• _How to complete this task_: Omit every picture. Return all other data as it stands.

┌─ Information provided

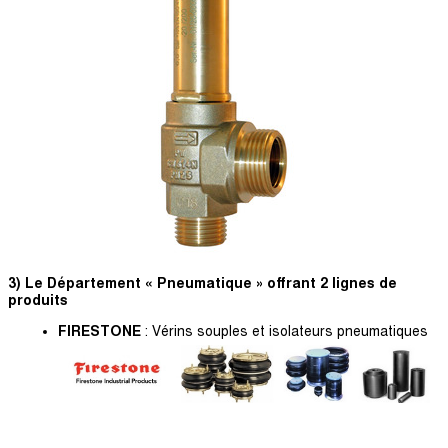
3) Le Département « Pneumatique » offrant 2 lignes de
produits
FIRESTONE
: Vérins souples et isolateurs pneumatiques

└─

• _Result for this exercise_:
3) Le Département « Pneumatique » offrant 2 lignes de
produits
FIRESTONE
: Vérins souples et isolateurs pneumatiques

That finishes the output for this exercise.